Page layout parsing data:
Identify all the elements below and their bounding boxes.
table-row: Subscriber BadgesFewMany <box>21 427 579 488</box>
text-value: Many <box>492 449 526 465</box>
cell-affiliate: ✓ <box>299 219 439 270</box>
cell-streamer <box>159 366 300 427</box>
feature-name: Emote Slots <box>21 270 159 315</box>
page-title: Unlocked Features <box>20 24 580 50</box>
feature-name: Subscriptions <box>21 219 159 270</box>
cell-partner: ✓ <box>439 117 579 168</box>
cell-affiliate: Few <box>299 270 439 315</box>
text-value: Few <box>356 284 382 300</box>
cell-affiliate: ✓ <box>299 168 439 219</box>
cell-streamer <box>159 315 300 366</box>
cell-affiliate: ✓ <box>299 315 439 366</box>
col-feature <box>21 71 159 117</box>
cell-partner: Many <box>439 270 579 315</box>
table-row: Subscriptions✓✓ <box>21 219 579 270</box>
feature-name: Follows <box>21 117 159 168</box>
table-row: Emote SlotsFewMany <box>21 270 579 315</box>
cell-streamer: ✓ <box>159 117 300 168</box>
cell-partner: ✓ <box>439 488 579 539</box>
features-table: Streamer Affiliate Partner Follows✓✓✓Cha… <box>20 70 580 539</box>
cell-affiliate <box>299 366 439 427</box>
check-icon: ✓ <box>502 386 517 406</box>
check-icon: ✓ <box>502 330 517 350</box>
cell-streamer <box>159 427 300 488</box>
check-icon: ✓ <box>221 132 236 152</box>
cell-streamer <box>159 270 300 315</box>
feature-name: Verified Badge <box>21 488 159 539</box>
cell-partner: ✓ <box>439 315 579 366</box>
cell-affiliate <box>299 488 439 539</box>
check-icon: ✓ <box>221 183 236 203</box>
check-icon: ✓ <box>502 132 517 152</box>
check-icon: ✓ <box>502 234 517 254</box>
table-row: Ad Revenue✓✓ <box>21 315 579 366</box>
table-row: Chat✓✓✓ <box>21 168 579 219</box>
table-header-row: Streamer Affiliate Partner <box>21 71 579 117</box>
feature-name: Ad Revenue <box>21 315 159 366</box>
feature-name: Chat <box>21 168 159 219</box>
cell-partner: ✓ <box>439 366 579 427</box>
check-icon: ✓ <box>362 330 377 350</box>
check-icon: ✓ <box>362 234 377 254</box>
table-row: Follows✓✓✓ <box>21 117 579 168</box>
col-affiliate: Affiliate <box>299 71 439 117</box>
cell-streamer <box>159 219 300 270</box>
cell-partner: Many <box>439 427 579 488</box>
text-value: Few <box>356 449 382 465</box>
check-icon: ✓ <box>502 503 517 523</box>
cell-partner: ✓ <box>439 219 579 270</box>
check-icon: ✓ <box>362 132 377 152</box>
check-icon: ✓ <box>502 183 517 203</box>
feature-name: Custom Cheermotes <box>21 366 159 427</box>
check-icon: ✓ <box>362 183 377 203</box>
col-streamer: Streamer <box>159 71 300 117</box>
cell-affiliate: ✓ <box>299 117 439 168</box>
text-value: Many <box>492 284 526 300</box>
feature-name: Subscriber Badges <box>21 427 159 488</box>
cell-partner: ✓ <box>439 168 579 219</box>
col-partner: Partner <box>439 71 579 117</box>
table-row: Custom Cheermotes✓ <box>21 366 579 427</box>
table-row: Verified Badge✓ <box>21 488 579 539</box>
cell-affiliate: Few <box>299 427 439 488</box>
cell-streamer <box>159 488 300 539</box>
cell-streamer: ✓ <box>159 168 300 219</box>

* WORK INSTRUCTION
Search the records above for "icon". Copy each line where it is found.

* YOUR SOLUTION
check-icon: ✓ <box>502 386 517 406</box>
check-icon: ✓ <box>502 330 517 350</box>
check-icon: ✓ <box>221 132 236 152</box>
check-icon: ✓ <box>221 183 236 203</box>
check-icon: ✓ <box>502 132 517 152</box>
check-icon: ✓ <box>502 234 517 254</box>
check-icon: ✓ <box>362 330 377 350</box>
check-icon: ✓ <box>362 234 377 254</box>
check-icon: ✓ <box>502 503 517 523</box>
check-icon: ✓ <box>362 132 377 152</box>
check-icon: ✓ <box>502 183 517 203</box>
check-icon: ✓ <box>362 183 377 203</box>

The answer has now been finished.